▸ REQUIREMENT
Would you retype, word for word, the line with "L'INFO DE LA SEMAINE" and every line after it through the end of the records below?

Saved entries:
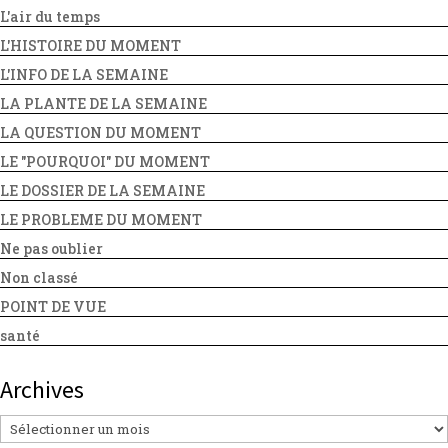
L'air du temps
L'HISTOIRE DU MOMENT
L'INFO DE LA SEMAINE
LA PLANTE DE LA SEMAINE
LA QUESTION DU MOMENT
LE "POURQUOI" DU MOMENT
LE DOSSIER DE LA SEMAINE
LE PROBLEME DU MOMENT
Ne pas oublier
Non classé
POINT DE VUE
santé
Archives
Archives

▸ RESPONSE TO THE TASK
L'INFO DE LA SEMAINE
LA PLANTE DE LA SEMAINE
LA QUESTION DU MOMENT
LE "POURQUOI" DU MOMENT
LE DOSSIER DE LA SEMAINE
LE PROBLEME DU MOMENT
Ne pas oublier
Non classé
POINT DE VUE
santé
Archives
Archives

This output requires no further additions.